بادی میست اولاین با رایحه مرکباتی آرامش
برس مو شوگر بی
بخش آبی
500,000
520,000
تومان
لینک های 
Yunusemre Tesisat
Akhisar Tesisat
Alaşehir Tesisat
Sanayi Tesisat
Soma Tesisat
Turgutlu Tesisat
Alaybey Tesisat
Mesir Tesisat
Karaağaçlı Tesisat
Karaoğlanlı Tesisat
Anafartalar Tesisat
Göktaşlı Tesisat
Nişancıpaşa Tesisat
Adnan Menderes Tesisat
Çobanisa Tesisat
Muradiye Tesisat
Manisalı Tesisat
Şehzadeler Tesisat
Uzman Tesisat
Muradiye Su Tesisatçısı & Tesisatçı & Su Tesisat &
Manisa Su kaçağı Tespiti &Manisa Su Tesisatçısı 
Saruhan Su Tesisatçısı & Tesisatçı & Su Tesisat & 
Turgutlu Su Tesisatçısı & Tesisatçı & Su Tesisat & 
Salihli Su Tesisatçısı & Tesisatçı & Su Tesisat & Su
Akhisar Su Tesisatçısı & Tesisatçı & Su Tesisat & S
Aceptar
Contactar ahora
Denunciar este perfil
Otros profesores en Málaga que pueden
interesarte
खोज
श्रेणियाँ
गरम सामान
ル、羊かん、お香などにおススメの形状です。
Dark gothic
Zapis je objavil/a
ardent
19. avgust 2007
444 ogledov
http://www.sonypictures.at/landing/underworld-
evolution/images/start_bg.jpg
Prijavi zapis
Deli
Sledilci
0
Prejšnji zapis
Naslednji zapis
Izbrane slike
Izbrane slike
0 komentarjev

┄┄┄┄┄┄┄┄┄┄┄┄┄┄┄┄┄┄┄┄

● TASK STATEMENT: Whenever a line in the records above contains the string "Turgutlu", copy that line.

● TASK ANSWER:
Turgutlu Tesisat
Turgutlu Su Tesisatçısı & Tesisatçı & Su Tesisat & 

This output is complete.